Now I don’t want to be the one to confront everything and everyone but I
would also like to be thought of as someone who will tackle the hard issues
with love and confidence. When conflict
arises I would like to be the one to take the first step to resolve it instead
of shoving it under the rug.
I have two
sons, they are “awesome” as the oldest one tells me and I love being a
mother. Jacob, our little miracle baby,
is 6 months old and Michael is my comedic yet slightly dramatic 4 year
old. Michael loves to play with his
Thomas the train and my rule is if he wants to pull out all of the tracks and
trains he has to put away all of his other toys.
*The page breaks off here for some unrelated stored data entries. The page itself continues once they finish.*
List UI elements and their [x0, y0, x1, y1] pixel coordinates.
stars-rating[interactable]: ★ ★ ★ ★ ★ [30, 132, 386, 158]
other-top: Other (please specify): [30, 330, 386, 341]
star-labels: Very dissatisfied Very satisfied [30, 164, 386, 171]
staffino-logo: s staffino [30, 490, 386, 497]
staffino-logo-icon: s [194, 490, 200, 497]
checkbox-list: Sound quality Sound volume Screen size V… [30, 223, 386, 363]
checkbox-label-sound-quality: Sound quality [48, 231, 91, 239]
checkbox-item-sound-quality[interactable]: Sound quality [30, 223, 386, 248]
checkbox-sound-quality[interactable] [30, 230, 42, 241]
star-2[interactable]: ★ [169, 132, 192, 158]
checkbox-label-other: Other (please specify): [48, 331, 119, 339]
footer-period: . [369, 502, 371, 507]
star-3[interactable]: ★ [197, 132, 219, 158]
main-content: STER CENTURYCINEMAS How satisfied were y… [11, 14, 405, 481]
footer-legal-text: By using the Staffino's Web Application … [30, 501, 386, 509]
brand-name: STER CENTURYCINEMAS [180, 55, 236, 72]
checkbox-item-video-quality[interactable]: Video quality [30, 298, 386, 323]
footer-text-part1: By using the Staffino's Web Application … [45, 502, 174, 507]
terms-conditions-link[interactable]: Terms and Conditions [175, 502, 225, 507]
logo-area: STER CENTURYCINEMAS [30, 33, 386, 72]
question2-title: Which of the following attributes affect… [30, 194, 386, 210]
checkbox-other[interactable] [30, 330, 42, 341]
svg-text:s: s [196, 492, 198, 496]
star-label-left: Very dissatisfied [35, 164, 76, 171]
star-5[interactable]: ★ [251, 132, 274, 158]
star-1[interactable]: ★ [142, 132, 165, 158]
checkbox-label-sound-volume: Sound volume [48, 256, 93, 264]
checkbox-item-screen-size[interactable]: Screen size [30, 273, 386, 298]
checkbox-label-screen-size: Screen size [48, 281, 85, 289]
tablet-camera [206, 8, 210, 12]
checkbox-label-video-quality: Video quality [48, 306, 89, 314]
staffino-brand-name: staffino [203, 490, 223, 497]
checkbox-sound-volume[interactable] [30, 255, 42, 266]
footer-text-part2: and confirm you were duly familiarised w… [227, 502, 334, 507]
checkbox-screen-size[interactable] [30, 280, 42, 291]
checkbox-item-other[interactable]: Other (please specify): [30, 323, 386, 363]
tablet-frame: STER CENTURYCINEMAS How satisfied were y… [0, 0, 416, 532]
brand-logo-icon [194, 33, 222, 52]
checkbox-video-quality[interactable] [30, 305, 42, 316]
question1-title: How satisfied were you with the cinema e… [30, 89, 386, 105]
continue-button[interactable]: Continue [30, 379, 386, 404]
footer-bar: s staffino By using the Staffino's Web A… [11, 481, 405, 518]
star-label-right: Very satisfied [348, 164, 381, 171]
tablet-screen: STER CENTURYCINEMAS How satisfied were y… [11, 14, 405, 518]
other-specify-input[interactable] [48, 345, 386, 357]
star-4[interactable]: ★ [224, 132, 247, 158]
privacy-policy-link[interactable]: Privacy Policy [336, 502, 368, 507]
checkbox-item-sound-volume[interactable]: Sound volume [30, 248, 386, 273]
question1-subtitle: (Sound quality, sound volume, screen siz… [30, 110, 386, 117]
A 4 year old cleaning his room… yes it happens…
don’t judge me. Moving on- one afternoon
my son asks me to put together his train track and as I’m sitting on the ground
figuring out which part connects with which other part (which can be very
difficult and time consuming if you don’t realize that they are numbered on the
bottom) I realize that there is something sticking out from under his bed. I pull up the covers and see a HUGE pile of
clothes, toys, and I’m sure small animals that have found their way into this
abyss. I jerked my head back to look at
Michael just to see his face turn to the exact same face that I make when I
say- “I’m not confrontational”…. NOOOOOOO!!!! Have I passed on my excuse of not
dealing with things? Is a 4 year old
even wise enough to be able to use it against me? What does not being confrontational even
mean? Does it mean that I don’t confront
people when they hurt me? Does it mean
that I don’t confront issues when I disagree with them? Does it mean that I shove all of my toys
under my bed because it’s easier to hide them than confront them? Wait I don’t have toys… Well you get the
point.
As I was going through this whole
conversation in my head I came to this conclusion, something I heard our pastor
say not too long ago- “What you don’t resolve you repeat”. Ouch.
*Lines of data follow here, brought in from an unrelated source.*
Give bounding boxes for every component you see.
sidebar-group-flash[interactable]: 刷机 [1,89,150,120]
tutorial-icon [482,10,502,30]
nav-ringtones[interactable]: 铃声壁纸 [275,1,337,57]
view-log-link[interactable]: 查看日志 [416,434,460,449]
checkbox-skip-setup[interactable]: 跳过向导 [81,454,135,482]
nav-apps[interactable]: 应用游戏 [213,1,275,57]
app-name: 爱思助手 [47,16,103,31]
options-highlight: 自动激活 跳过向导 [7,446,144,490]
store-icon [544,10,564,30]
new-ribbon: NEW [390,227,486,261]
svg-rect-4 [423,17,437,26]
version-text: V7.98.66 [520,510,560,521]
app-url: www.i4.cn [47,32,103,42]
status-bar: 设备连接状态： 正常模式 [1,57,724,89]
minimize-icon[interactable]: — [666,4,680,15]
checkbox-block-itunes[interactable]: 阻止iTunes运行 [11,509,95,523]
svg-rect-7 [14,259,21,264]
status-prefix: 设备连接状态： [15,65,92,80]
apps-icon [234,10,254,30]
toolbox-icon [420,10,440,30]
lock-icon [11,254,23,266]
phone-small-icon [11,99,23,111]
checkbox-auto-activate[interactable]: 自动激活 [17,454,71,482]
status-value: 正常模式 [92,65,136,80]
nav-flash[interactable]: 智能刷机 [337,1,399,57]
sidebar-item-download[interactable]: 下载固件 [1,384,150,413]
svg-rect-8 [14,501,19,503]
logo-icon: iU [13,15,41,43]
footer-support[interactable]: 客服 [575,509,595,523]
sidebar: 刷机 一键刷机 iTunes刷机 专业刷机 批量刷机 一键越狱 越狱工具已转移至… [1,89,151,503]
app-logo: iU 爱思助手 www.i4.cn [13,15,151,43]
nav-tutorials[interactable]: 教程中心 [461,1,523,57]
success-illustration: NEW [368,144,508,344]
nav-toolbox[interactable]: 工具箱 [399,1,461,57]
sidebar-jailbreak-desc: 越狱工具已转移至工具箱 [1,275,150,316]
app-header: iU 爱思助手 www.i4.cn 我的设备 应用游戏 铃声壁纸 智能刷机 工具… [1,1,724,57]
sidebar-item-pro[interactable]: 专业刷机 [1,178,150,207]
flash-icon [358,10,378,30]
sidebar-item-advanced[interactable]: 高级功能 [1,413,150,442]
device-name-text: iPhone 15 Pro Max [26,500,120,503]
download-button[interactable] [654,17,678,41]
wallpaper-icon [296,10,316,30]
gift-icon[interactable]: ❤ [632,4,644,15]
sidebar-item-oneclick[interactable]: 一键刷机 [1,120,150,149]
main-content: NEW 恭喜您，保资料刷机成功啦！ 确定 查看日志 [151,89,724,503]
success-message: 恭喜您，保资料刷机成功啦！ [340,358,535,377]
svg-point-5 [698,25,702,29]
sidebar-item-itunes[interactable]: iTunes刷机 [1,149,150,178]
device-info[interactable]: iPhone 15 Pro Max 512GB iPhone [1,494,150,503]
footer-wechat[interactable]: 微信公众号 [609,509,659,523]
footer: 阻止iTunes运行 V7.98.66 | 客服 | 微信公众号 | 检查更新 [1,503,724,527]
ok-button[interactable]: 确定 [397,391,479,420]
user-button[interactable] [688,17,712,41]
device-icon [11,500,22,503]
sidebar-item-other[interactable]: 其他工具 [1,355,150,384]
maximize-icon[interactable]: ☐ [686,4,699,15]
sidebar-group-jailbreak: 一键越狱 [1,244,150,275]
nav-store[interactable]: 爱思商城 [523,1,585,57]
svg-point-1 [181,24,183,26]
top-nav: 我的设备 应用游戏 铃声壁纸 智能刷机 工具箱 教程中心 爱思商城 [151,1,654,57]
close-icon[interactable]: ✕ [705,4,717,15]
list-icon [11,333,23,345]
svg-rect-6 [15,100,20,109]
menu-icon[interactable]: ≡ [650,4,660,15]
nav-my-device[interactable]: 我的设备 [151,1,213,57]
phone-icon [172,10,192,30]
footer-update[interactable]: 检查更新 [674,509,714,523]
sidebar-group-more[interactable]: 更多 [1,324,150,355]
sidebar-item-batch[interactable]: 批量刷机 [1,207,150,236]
That one hurts. It’s true; I have
relived many things over and over in my life because I refused to not only
confront them but also resolve them. I
convinced myself that these issues didn’t need resolving. I’m not saying I am perfect at it now, in
fact I have a LONG way to go but the first step in practically every self-help
program out there is admitting you have a problem. If you are a teenage girl I hope that you can
imagine me as your older sister, trying to share my experiences of failure so that
you will have the ability to succeed. It
may be something small that has developed in your heart as a true hurt but I
was reading in my devotional this morning about offense and it was put so
perfectly: “Let me assure you that anytime something small becomes a major
issue, you need to back up and reexamine what you are thinking and
feeling. The devil may be trying to work
in your mind and imagination to divide you from the people you both love and
need.” Did you catch that? Dividing you from people you both love and
need. We need eachother. If it is something that cannot be resolved
then walk in forgiveness. But if it is
within your control to walk in peace with others, confront the issue. Confront the issues that are hindering your
relationships. Confront the issues that
are weighing down your thoughts.
Confront the issues- because not only will you be separated from those
you love but it will continue to happen until you are left living life all
alone. Don’t fool yourself in to
thinking it is just this one situation- what you don’t resolve, you will
repeat!
"Bearing with one another
and, if one has a complaint against another,
forgiving each other; as the Lord has forgiven you, so you also must forgive."
Colossians 3:13
forgiving each other; as the Lord has forgiven you, so you also must forgive."
Colossians 3:13
“Blessed are the peacemakers, for they shall
be called sons of God.”
Matthew 5:9
Matthew 5:9
This verse from matthew always makes me smile. Growing up my mon used to always call me the peacemaker, then somewhere in my mid teenage ears that title was revoked during a disagreement. Haha. My mon has no recollection of that moment but it cracked me up. I like to think I have moved towards being a peacemaker once more.
ReplyDeleteSo what are you confronting today :)
Well besides the usual laundry, dishes, diapers and dust (LOL)- a lot of misinterpreted intentions! Ever have one of those days? Or weeks... But thankfully I am a lot better than I used to be! Confrontation has a way of showing me more about myself than about others.. What about you?!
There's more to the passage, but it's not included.